The latest Stanbic Bank Kenya Purchasing Managers Index (PMI) survey data indicated the first declines in activity and new business since June 2020, with renewed lockdown and curfew measures in Kenya being blamed for a steep decrease in output at the start of the second quarter.
The seasonally adjusted Output Index fell sharply below the 50.0 neutral marks to 41.5, marking the quickest rate of contraction since May 2020. Readings above 50.0 signal an improvement in business conditions on the previous month, while readings below 50.0 show a deterioration.
Respondents mentioned that a reduction in movement and cash flow severely limited business activity. The partial lockdown in five counties including Nairobi, and increased curfew hours, had a considerable impact on movement and demand, with the decrease in new orders the most marked since May last year.
Subsequently, employment numbers, input purchases and inventories were all lowered. This as cost pressures continued to rise due to higher fuel prices and supply shortages.
“Business activity contracted in April following the re-imposition of more stringent public health restrictions at the end of March. The increased restrictions resulted in lower demand which forced firms to cut back on output and spending on inputs. Despite a continued rise in input prices driven by higher global commodity prices, several firms offered discounts to customers to try to improve sales.” said Kuria Kamau, Fixed Income and Currency Strategist at Stanbic Bank.
New order volumes fell at a considerable pace in April, as around 41 percent of businesses found that demand had weakened from the previous month.
“In fact, the rate of decline was the sharpest since May 2020 during the initial COVID-19 lockdown.”
In the report, firms highlighted that a rise in COVID-19 cases had led to tougher restrictions and lockdowns in a number of counties including Nairobi. All five monitored sectors recorded a fresh decline in new orders.
Private sector companies in Kenya reduced their staff levels at the start of the second quarter, which was generally attributed to a drop in new work due to new COVID-19 measures.
The overall decline in employment was the first since last September and the most marked for ten months.

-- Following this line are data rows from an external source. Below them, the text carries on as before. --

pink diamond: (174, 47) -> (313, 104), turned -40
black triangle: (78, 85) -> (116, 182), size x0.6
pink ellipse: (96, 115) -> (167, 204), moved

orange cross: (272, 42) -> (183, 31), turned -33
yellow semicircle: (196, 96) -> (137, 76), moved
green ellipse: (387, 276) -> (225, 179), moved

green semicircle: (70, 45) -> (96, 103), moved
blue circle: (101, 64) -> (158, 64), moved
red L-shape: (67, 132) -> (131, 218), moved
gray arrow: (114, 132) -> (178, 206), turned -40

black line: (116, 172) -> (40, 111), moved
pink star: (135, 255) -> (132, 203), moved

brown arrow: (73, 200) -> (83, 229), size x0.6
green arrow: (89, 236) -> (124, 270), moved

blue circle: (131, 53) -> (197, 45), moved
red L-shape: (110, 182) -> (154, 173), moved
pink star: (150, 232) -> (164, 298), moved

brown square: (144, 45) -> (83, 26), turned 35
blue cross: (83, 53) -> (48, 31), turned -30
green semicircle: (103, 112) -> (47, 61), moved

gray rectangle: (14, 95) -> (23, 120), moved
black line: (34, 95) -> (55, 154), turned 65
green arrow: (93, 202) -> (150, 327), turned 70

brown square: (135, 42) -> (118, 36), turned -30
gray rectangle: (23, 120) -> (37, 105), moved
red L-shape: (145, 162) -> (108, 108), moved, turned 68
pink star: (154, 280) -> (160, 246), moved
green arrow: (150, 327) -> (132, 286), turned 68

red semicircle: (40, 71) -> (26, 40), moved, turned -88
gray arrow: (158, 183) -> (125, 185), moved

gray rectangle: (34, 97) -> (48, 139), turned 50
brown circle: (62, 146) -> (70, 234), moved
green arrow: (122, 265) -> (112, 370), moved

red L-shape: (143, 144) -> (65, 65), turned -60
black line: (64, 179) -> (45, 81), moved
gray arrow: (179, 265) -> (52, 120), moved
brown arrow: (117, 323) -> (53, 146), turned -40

However, job cuts were less severe than those seen during the first lockdown in 2020, with only around 9 percent of survey respondents seeing a decrease from March.
At the same time, input costs rose sharply due to an increase in fuel prices and raw material shortages linked to global supply issues. While this led to a fourth successive rise in output charges, the rate of inflation eased to the weakest seen in this sequence as several businesses offered discounts to try to improve sales.

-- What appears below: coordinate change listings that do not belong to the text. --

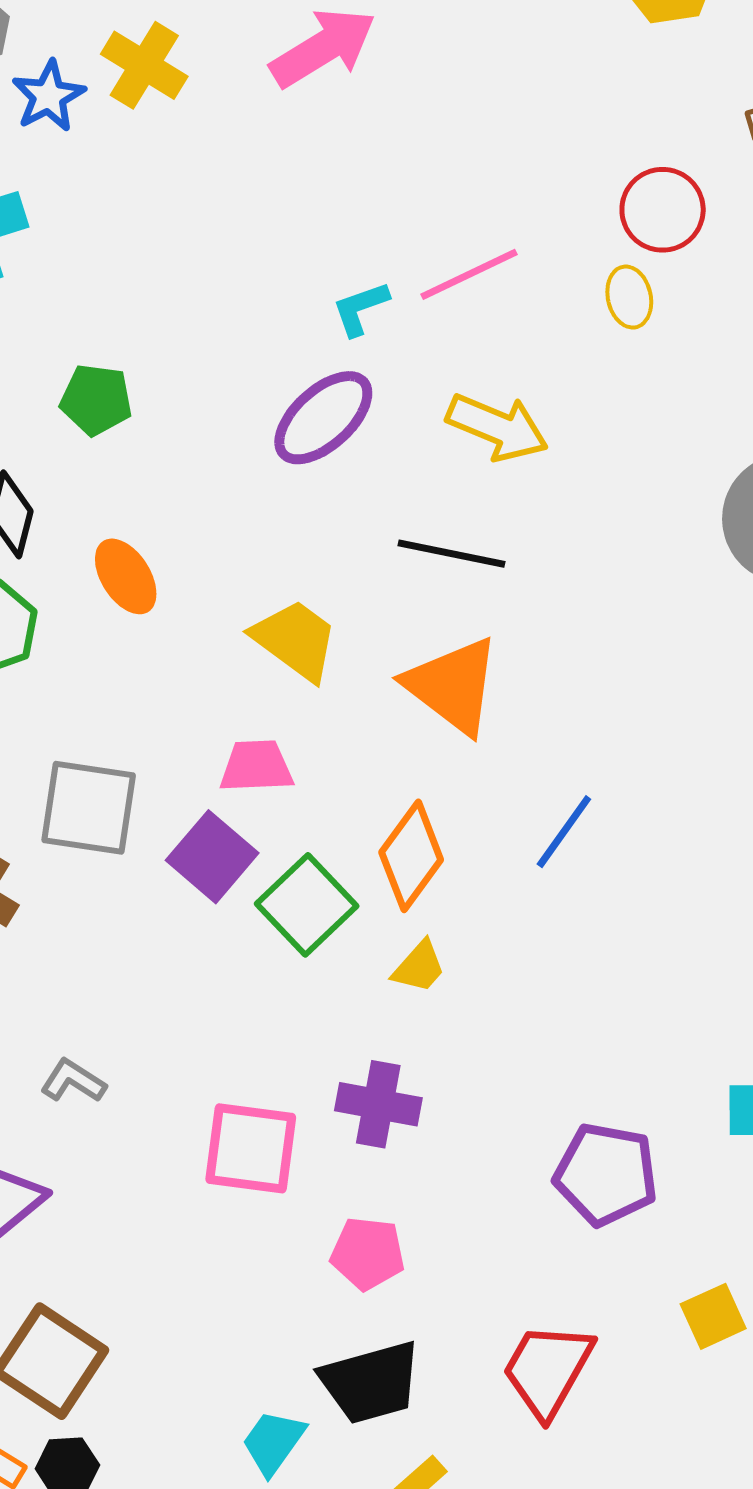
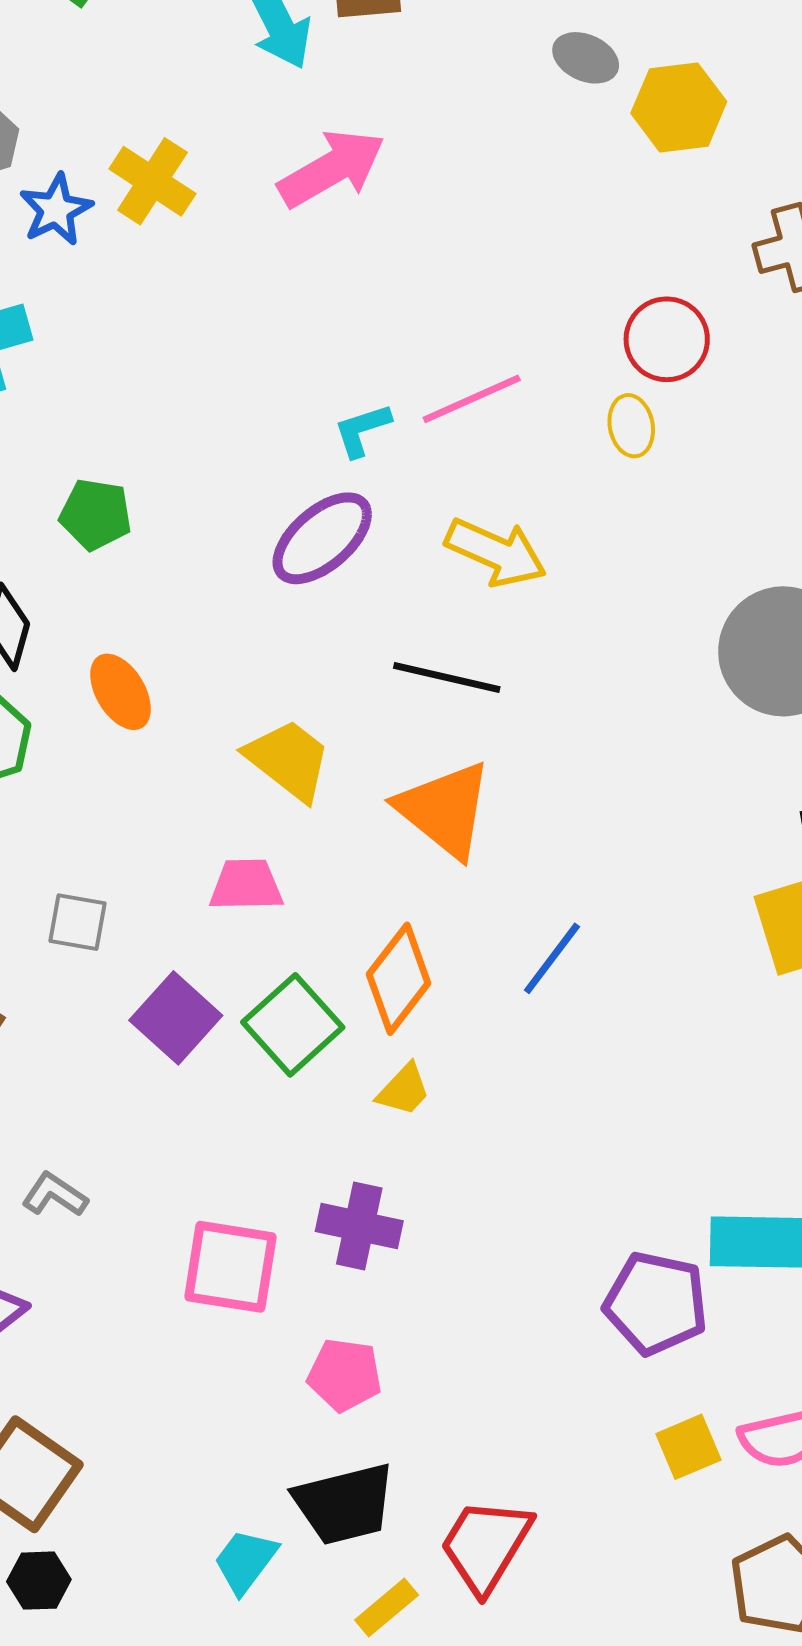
gray square: (89, 808) -> (77, 922), size x0.6
purple square: (212, 857) -> (176, 1018), moved
purple pentagon: (606, 1174) -> (656, 1303), moved
red trapezoid: (548, 1370) -> (486, 1545), moved

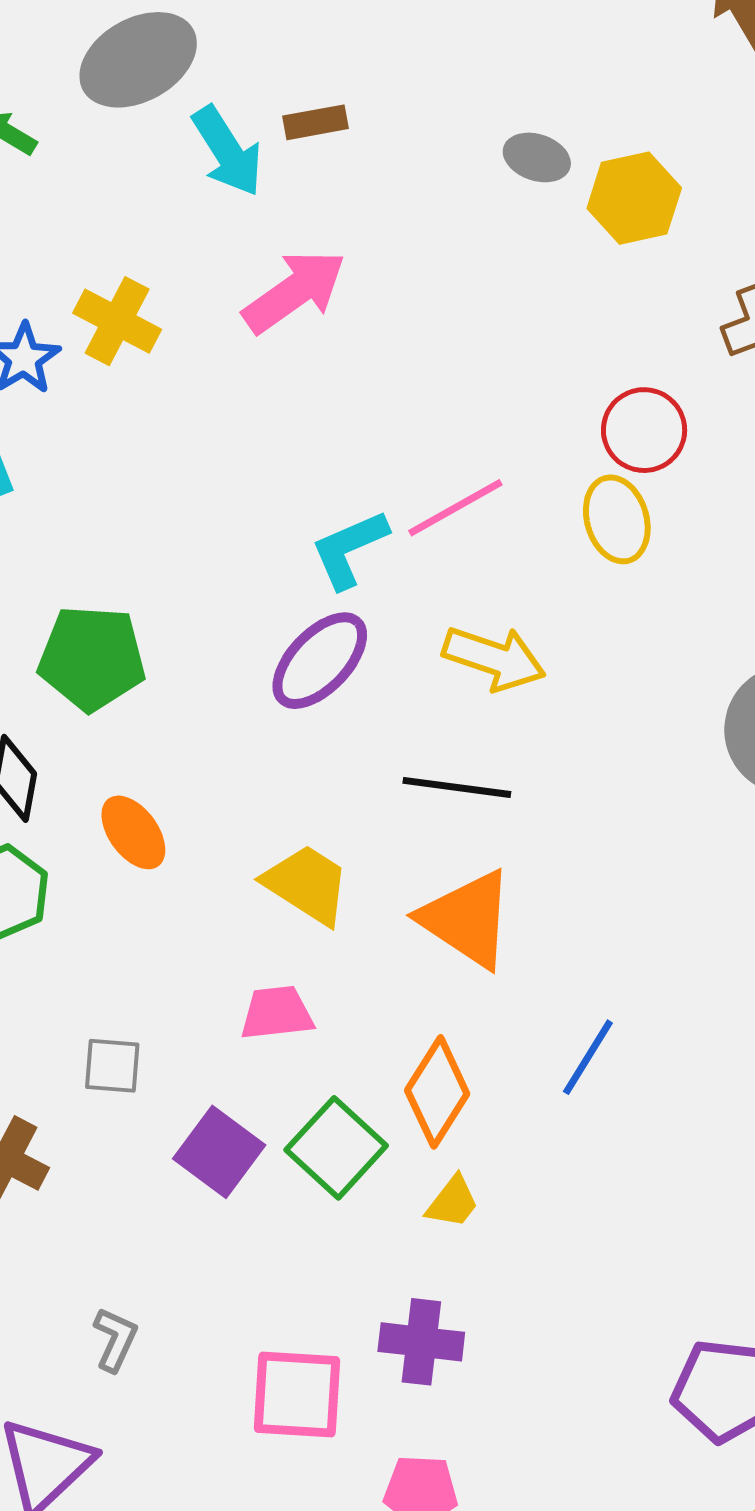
yellow ellipse: (631, 426) -> (617, 519), size x1.4
cyan L-shape: (362, 430) -> (349, 549), size x1.4
green pentagon: (96, 514) -> (92, 658), size x1.5
gray L-shape: (55, 1195) -> (115, 1339), turned 86

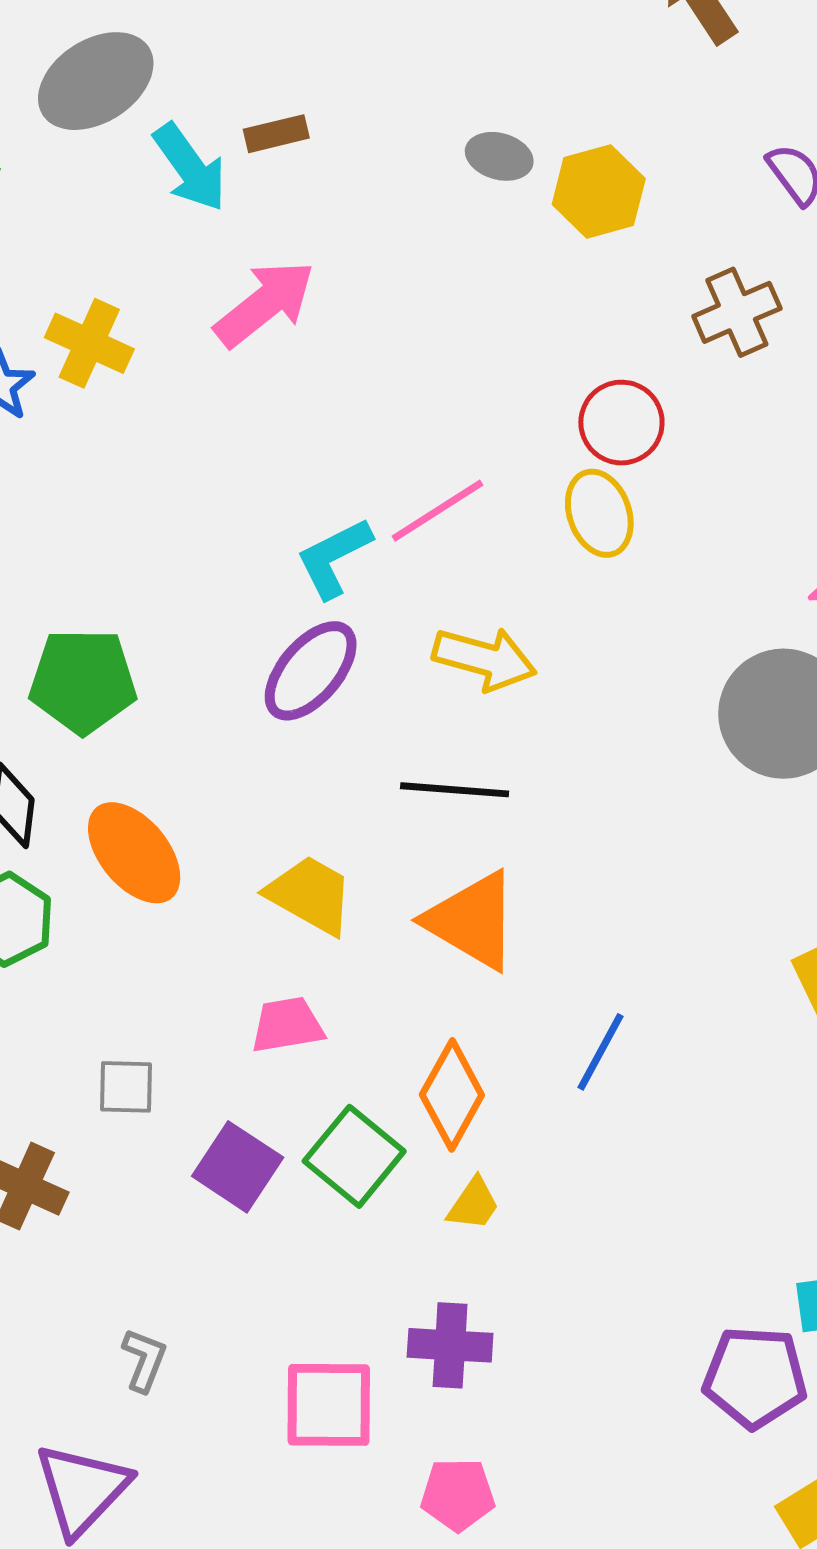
orange ellipse: (133, 832) -> (134, 853), size x1.4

With demand for inputs falling, supply chain performance improved again in April as vendors had fewer deliveries to make. However, lockdown restrictions led to delays for a number of firms, with the overall reduction in lead times the slowest for 11 months.
Companies were notably less confident about future output growth in April as a result of the severe impact of lockdown measures.
The 12-month outlook for business conditions also fell to the lowest level since the survey started in 2014. According to the survey, just over one-in-five respondents expect output to grow, linked to expansion plans and efforts to raise new business, while 77 percent of firms gave a neutral outlook.